-- Task to complete --
With the pictures set aside, reproduce each entry precisely as it reads.

-- Data to process --
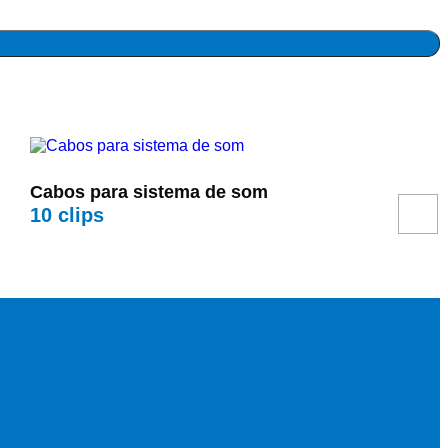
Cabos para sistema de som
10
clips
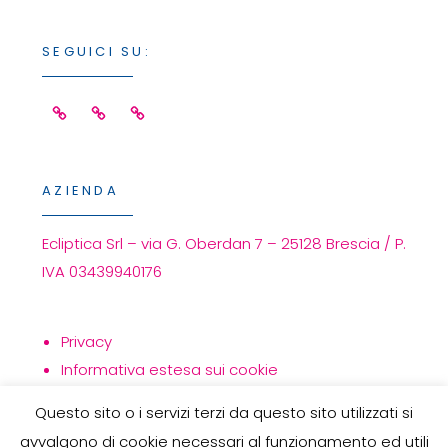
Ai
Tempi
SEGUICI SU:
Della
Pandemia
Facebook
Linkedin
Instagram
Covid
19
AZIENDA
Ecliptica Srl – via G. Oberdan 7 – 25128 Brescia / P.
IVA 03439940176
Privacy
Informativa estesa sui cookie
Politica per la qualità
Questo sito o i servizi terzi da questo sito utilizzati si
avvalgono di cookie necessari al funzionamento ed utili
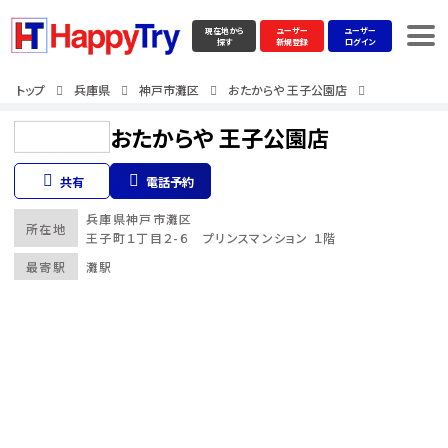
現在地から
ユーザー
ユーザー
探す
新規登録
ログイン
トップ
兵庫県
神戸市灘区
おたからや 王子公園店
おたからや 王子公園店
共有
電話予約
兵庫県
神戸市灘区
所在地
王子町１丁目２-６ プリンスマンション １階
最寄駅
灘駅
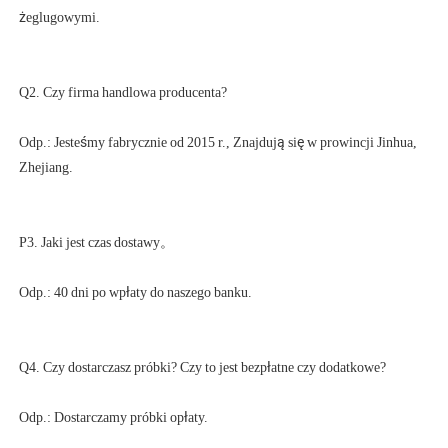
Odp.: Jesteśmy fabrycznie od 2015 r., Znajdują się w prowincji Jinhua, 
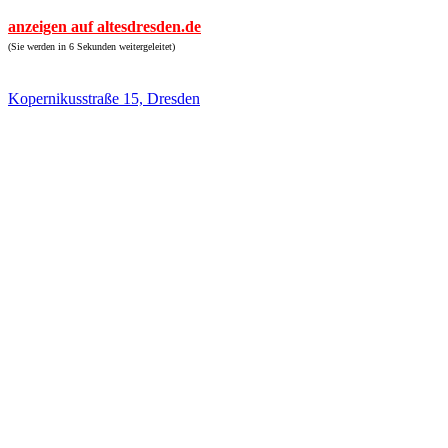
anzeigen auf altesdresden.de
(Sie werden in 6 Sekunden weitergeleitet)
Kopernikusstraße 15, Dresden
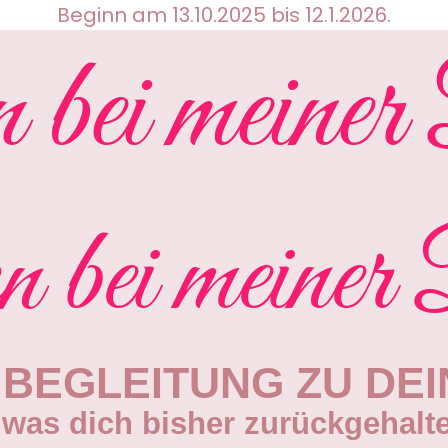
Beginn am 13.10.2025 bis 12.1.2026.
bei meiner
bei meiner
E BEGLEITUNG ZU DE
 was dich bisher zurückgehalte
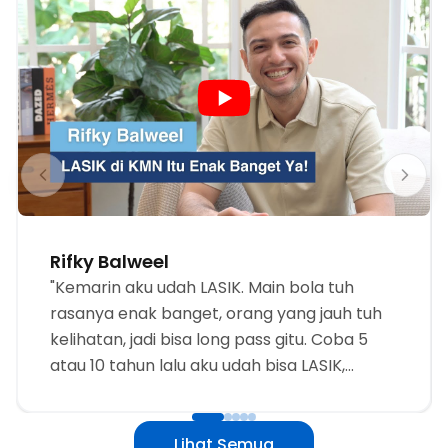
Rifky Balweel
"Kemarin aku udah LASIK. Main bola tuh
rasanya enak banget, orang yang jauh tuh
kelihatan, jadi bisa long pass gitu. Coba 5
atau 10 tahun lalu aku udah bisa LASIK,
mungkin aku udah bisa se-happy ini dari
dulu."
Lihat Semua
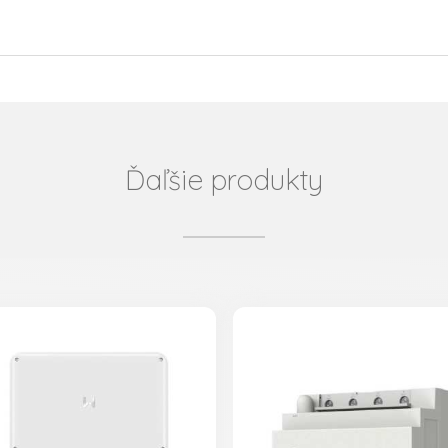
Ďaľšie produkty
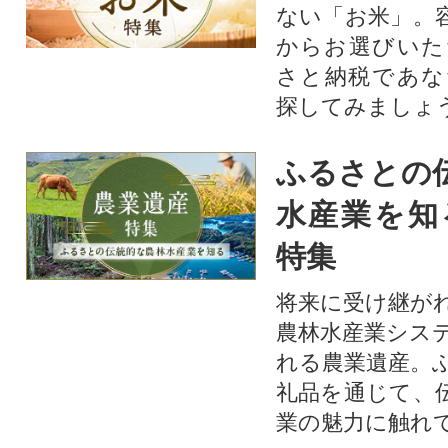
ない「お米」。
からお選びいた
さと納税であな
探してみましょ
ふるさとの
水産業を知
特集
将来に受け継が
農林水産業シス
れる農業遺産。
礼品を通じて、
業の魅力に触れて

-- Task result --
Cabos para sistema de som
10
clips
Ai
Tempi
SEGUICI SU:
Della
Pandemia
Facebook
Linkedin
Instagram
Covid
19
AZIENDA
Ecliptica Srl – via G. Oberdan 7 – 25128 Brescia / P.
IVA 03439940176
Privacy
Informativa estesa sui cookie
Politica per la qualità
Questo sito o i servizi terzi da questo sito utilizzati si
avvalgono di cookie necessari al funzionamento ed utili
現在地から
ユーザー
ユーザー
探す
新規登録
ログイン
トップ
兵庫県
神戸市灘区
おたからや 王子公園店
おたからや 王子公園店
共有
電話予約
兵庫県
神戸市灘区
所在地
王子町１丁目２-６ プリンスマンション １階
最寄駅
灘駅
Odp.: Jesteśmy fabrycznie od 2015 r., Znajdują się w prowincji Jinhua, 
anzeigen auf altesdresden.de
(Sie werden in 6 Sekunden weitergeleitet)
Kopernikusstraße 15, Dresden
Beginn am 13.10.2025 bis 12.1.2026.
bei meiner
bei meiner
E BEGLEITUNG ZU DE
 was dich bisher zurückgehalte
Rifky Balweel
"Kemarin aku udah LASIK. Main bola tuh
rasanya enak banget, orang yang jauh tuh
kelihatan, jadi bisa long pass gitu. Coba 5
atau 10 tahun lalu aku udah bisa LASIK,
mungkin aku udah bisa se-happy ini dari
dulu."
Lihat Semua
Ďaľšie produkty
ない「お米」。
からお選びいた
さと納税であな
探してみましょ
ふるさとの
水産業を知
特集
将来に受け継が
農林水産業シス
れる農業遺産。
礼品を通じて、
業の魅力に触れて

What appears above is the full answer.